Growth in PC sales is to slacken off, thanks to Apple and its pesky iPad.That's the opinion punted by well-heeled analyst firm Gartner anyroadmap, which has cut its PC shipment forecasts for 2011 and 2012

Big G reckons worldwide PC shipments will reach 387.8 million units in 2011. This is still a 10.5 per cent increase from 2010, but Gartner's previous projection was for 15.9 per cent growth this year. The outfit got its crystal balls crossed, obviously.

Gartner is still predicting worldwide PC shipments to total 440.6 million units in 2012 which is a 13.6 per cent up on its revised prediction for 2011 but down on its previous prediction of 14.8 per cent growth for 2012.

Whats does it all mean?

Well it means Gartner's predictions fluctuate with the wind. Much of that wind is generated by Apple these days, but it doesn't take a $75K salary to work out that if iPads are going to be shifting by the bucketload something else has to give. Laptops are the likely loser, unless those the buy the iPad realise it's no replacement for a proper PC and have enough dough in the bank to buy one of those too. Unlikely, given the mark-up a half-eaten fruity logo commands.
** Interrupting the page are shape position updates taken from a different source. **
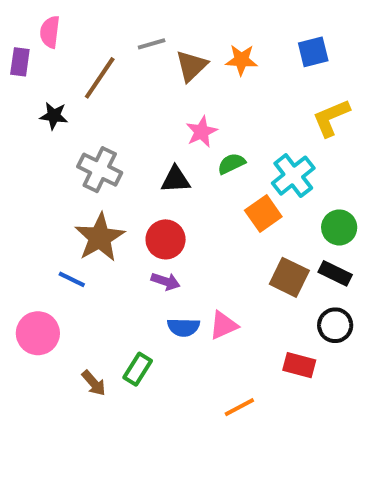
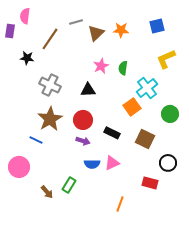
green semicircle: (231, 164) -> (123, 68), moved, turned -56
black rectangle: (335, 273) -> (112, 133), moved
orange line: (239, 407) -> (120, 204), turned -42

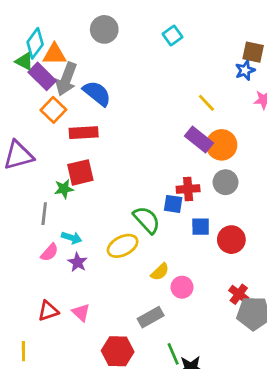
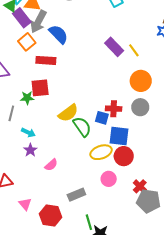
purple rectangle: (199, 140) -> (114, 47), moved
blue square: (201, 227) -> (119, 136), size x1.5
red circle: (231, 240) -> (124, 156), moved
yellow ellipse: (123, 246) -> (101, 152), moved
pink semicircle: (49, 252) -> (51, 165), moved
yellow semicircle: (160, 272) -> (68, 113), moved, size x1.5
pink circle: (182, 287) -> (109, 179), moved
pink triangle: (81, 312) -> (25, 204), moved

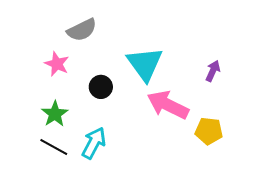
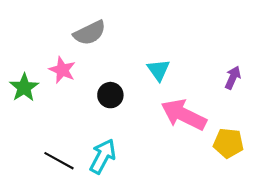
cyan triangle: (145, 64) -> (158, 70), size x0.6
green star: (55, 114) -> (24, 87), moved

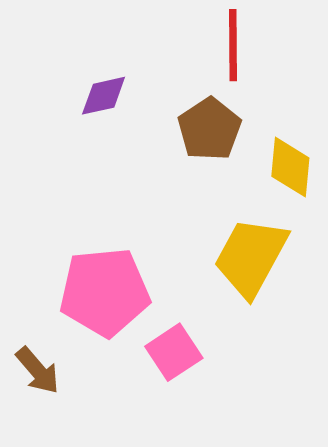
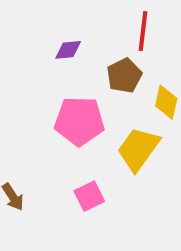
pink pentagon: (105, 292) -> (79, 121), moved

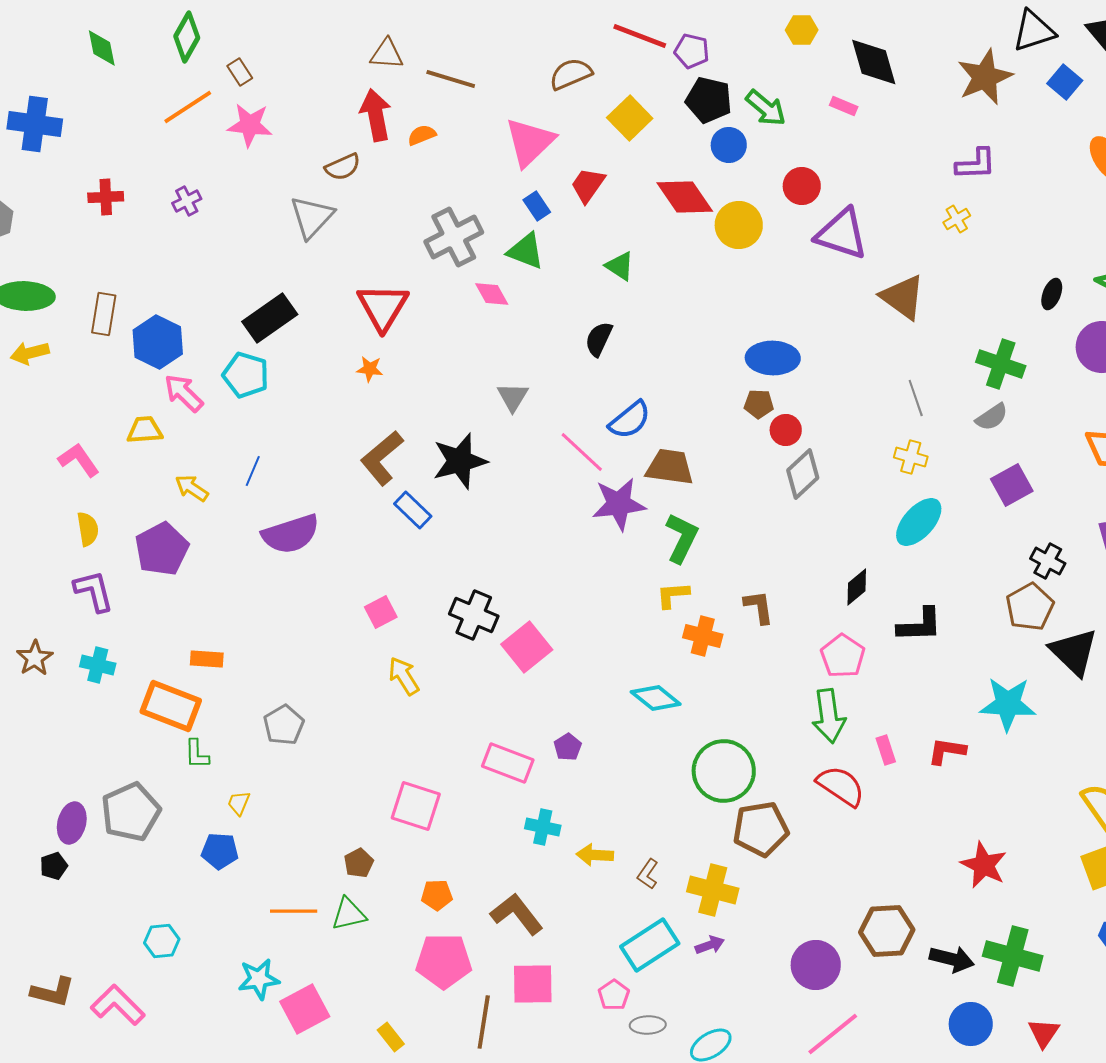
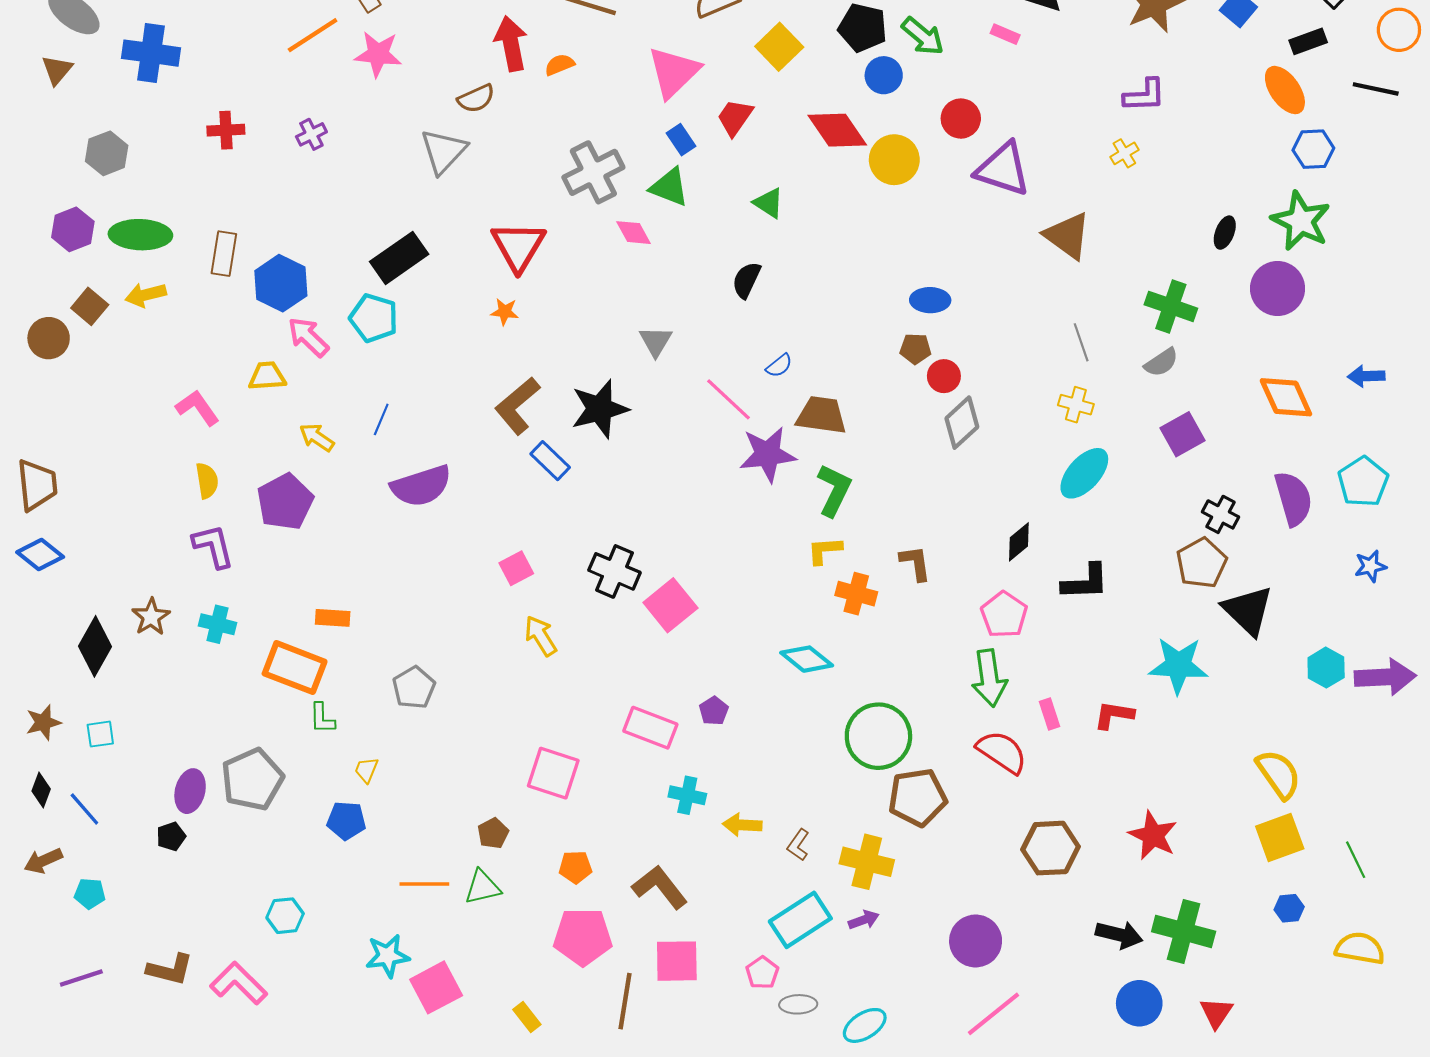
blue ellipse: (773, 358) -> (930, 300), size x0.7
blue semicircle: (630, 420) -> (779, 366), size x0.6
brown hexagon: (887, 931) -> (1051, 848), moved

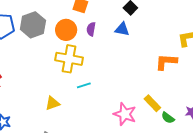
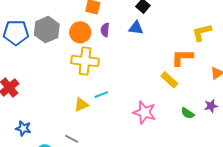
cyan line: (84, 85) -> (101, 95), moved
yellow triangle: (52, 103) -> (81, 105), moved
yellow rectangle: (152, 103) -> (169, 80), moved

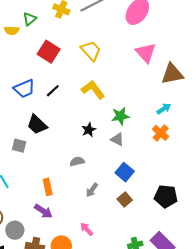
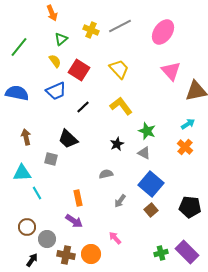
yellow semicircle: (12, 31) -> (55, 61), moved, turned -128
blue trapezoid: (24, 89) -> (56, 91), moved
green star: (120, 116) -> (147, 131), turned 30
blue square: (125, 172) -> (151, 184), size x1.4

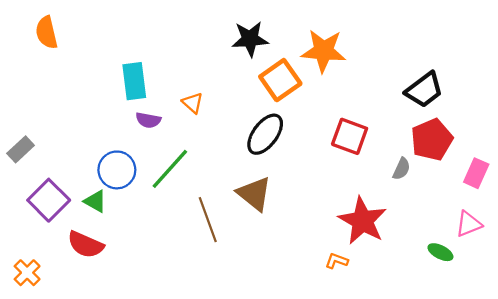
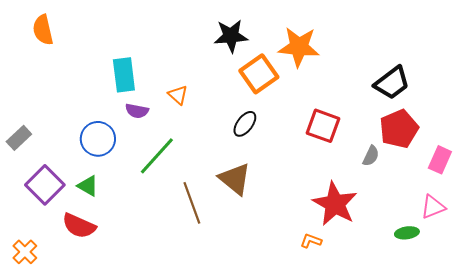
black ellipse: (265, 134) -> (245, 124), size x0.7
blue circle: (117, 170) -> (98, 139), moved
green ellipse: (440, 252) -> (407, 233), turned -35

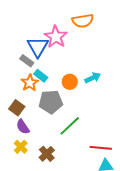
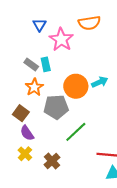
blue triangle: (38, 47) -> (39, 25), moved, size x0.6
cyan rectangle: (41, 76) -> (46, 64), moved, turned 40
orange circle: (70, 82) -> (76, 86), size x1.5

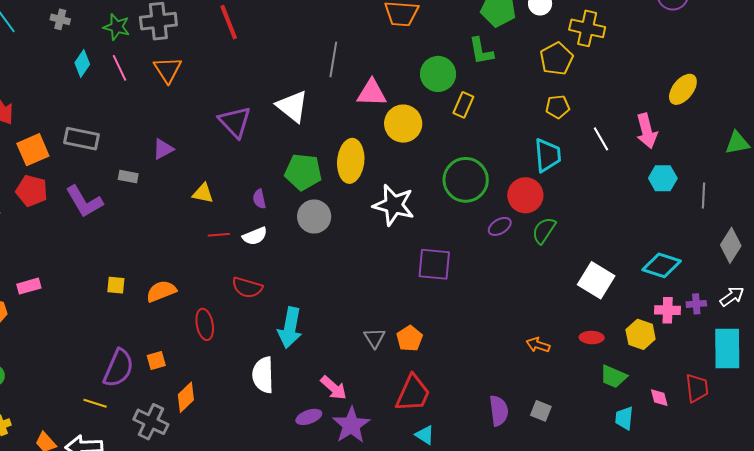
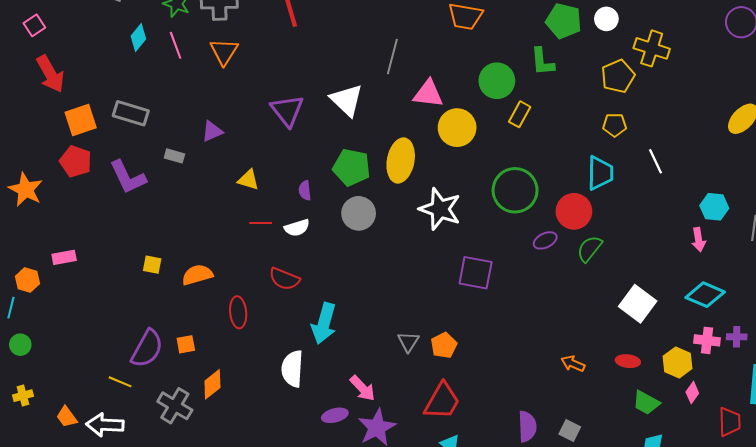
pink arrow: (647, 131) -> (699, 240), moved, size x0.7
pink diamond: (659, 398) -> (692, 393), moved, turned 45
In a statement, Gartner research director Ranjit Atwal, talked of "a general loss in consumer enthusiasm for mobile PCs." but didn't expand on where he'd heard that from. Chardonnay talk down the wine bar is likely to be iPad focussed, we imagine.

What Garter calls "mobile PCs" (laptops/notebooks and - gasp - netbooks to you and I) "have been the dynamic growth engine of the PC market over the past five years" the outfit notes, consistently delivering growth approaching 40 per cent.

But laptops aren't the only way to get on the web these days. Smartphones easily offer a quick noodle around Facebook these days. As will that pesky pad.

"We expect growing consumer enthusiasm for mobile PC alternatives, such as the iPad and other media tablets, to dramatically slow home mobile PC sales, another Gartner research director, George Shiffler, said.

While Gartner, "once thought that mobile PC growth would continue to be sustained by consumers buying second and third mobile PCs as personal devices," Shiffler said, "we now believe that consumers are not only likely to forgo additional mobile PC buys but are also likely to extend the lifetimes of the mobile PCs they retain as they adopt media tablets and other mobile PC alternatives as their primary mobile device.

"Overall, we now expect home mobile PCs to average less than 10 per cent annual growth in mature markets from 2011 through 2015," Shiffler added.

Raphael Vasquez, a mere senior research analyst at Gartner, chipped in that "even in the professional market, media tablets are being considered as PC substitutes, likely at least delaying some PC replacements."

To boil it all down to the underlying message: Intel, the world's beefiest chip maker is going to have its work cut out to maintain that heady position, unless it gets a smaller, more fuel-efficient chip off its drawing board sharpish. Even then ARM's licensing model gives the likes of Samsung the edge in the mid-term.

But Gartner didn't say that. We did.